Below are the records; tally the lines in them that include the word "click" and reply with the number alone.

Input for this task:

───

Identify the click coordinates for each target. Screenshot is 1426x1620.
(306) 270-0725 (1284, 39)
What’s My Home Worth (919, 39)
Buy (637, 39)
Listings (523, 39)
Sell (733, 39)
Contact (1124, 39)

───

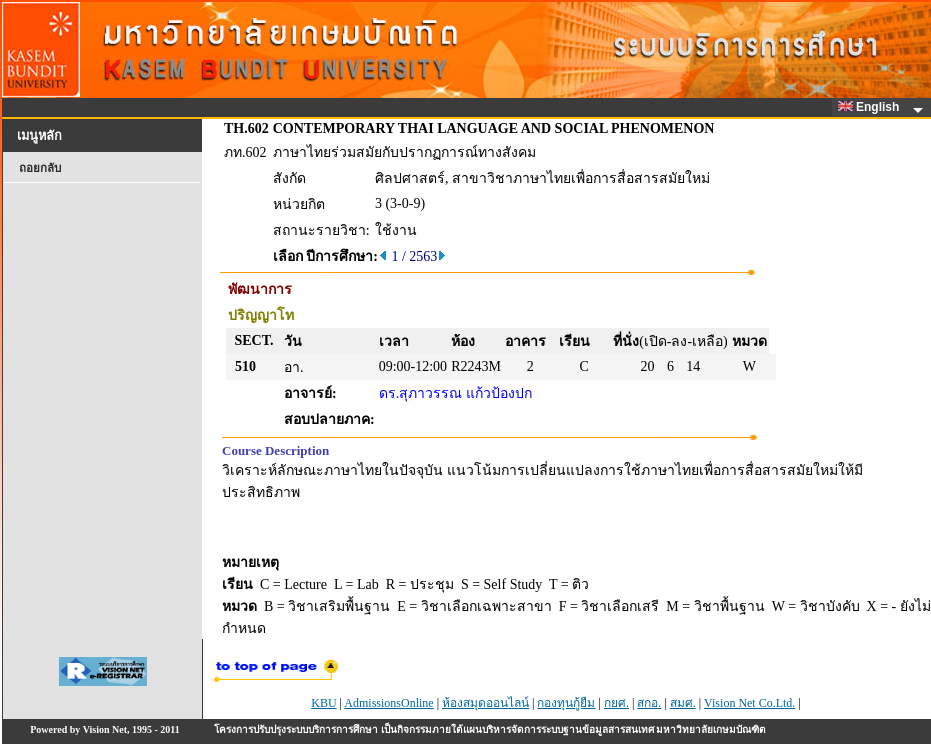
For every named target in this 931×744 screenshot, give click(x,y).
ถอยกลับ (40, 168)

───

Answer space: 2